The demerger of CFS Group will provide investors with a direct investment in the independent wealth management company, including Aussie Home Loans and CBA’s minority shareholdings in ASX-listed companies CountPlus and Mortgage Choice

The chairman of CFS Group will be John Mulcahy. A search for the chief executive officer of CFS Group is underway. 

Comyn added, “Today’s announcement is another step in our stated priority to become a simpler, better bank and has followed a thorough review of the Group's businesses and its optimal organisational structure to drive growth and shareholder value for all businesses.

"It also responds to continuing shifts in the external environment and community expectations, and addresses the concerns regarding banks owning wealth management businesses. 

"By allowing CBA and CFS Group to focus on their core businesses and market leading positions, we believe the plan will unlock value in both groups for our shareholders."

CBA’s salaried financial advice business, Commonwealth Financial Planning, will be retained by CBA and will form part of its consumer financial services business within its Retail Banking Services Division. 

“The ability to provide high-quality banking services and in-house financial advice to CBA customers will remain fundamental to CBA’s focus on customers’ financial wellbeing and we will deliver that through a new model for advice that is safe, simple and scalable,” Comyn said. 

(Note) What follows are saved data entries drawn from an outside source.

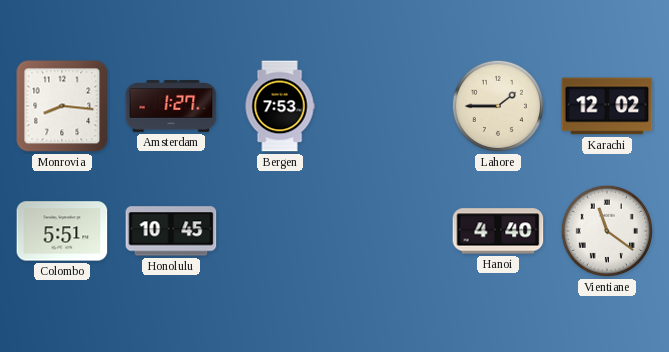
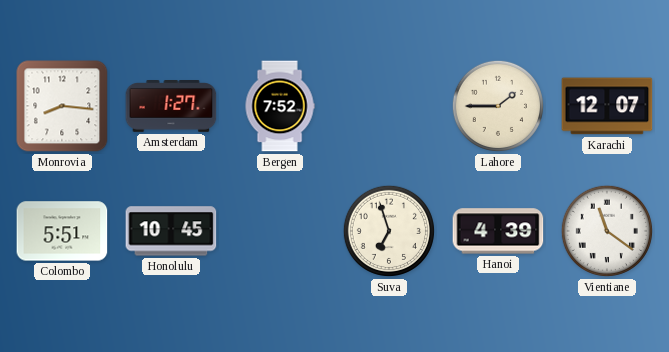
Bergen: 7:53 -> 7:52
Karachi: 12:02 -> 12:07
Suva: none -> 6:57
Hanoi: 4:40 -> 4:39
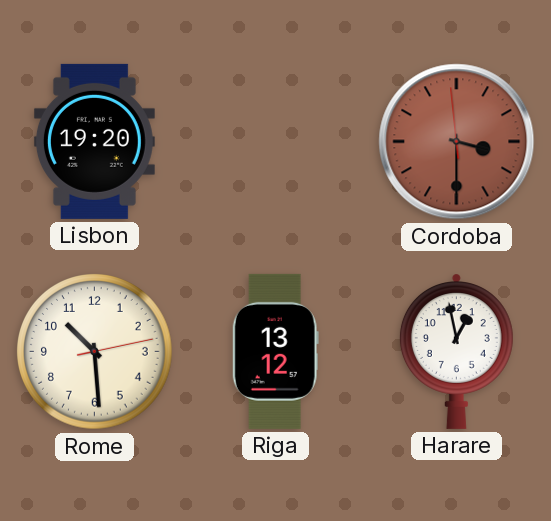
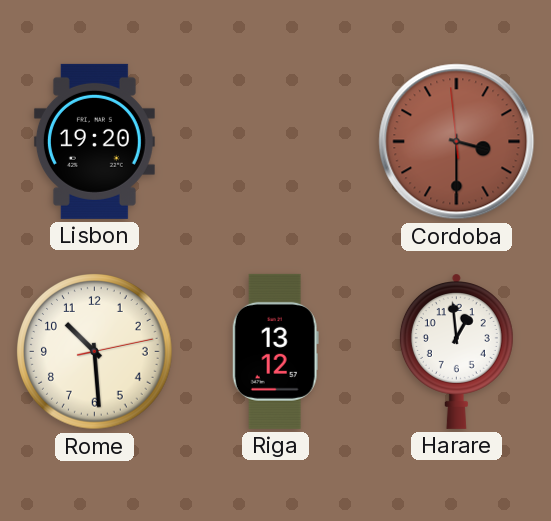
Harare: 12:58 -> 12:59
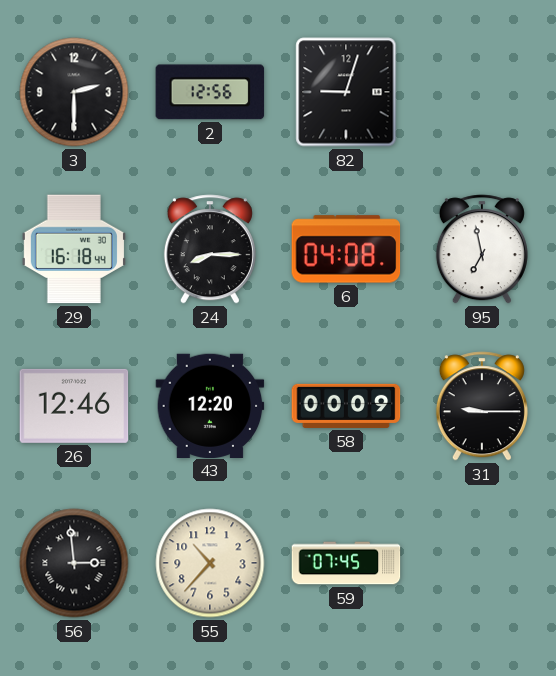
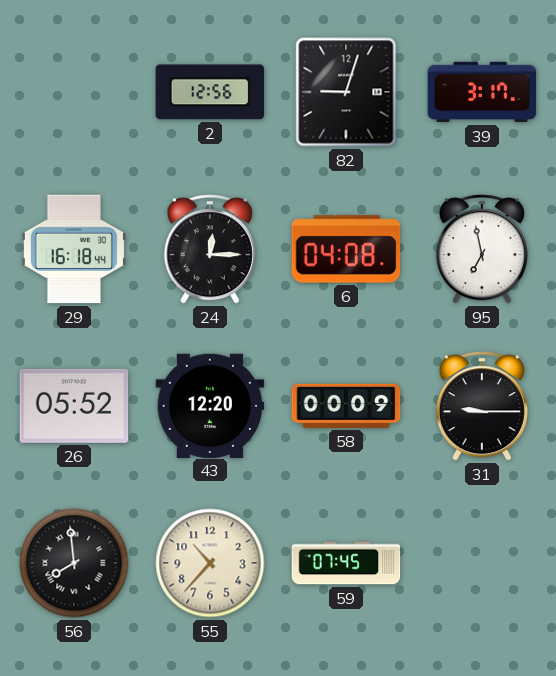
3: 2:30 -> none
39: none -> 3:17
24: 8:15 -> 12:15
26: 12:46 -> 05:52
56: 2:59 -> 7:59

The demerger does not impact the 20-year strategic distribution partnership with AIA in relation to bank customers. The partnership will also extend to the CFS Group. CFS Group's customers will be able to benefit from AIA’s innovation in life insurance including a focus on digital engagement, together with the benefits and synergies of global scale and specialisation.  

CBA will provide further details on its strategy as part of its 2018 Annual Results announcement on 8 August

COMMENTS

  • by Bob Da Bilda 25/06/2018 12:44:56 PM

    Cue Monty Python video, "Run away! Run away!"

  • by Tony 25/06/2018 5:12:15 PM

    CBA Need the Brokers, as in the eyes of the Clients their reputation has been marred and will be for a very long time, especially in this industry

  • by IZ 26/06/2018 12:25:51 PM

    So are they saying that Aussie wasn't run independently? So does that mean their clients haven't been getting unbiased advice?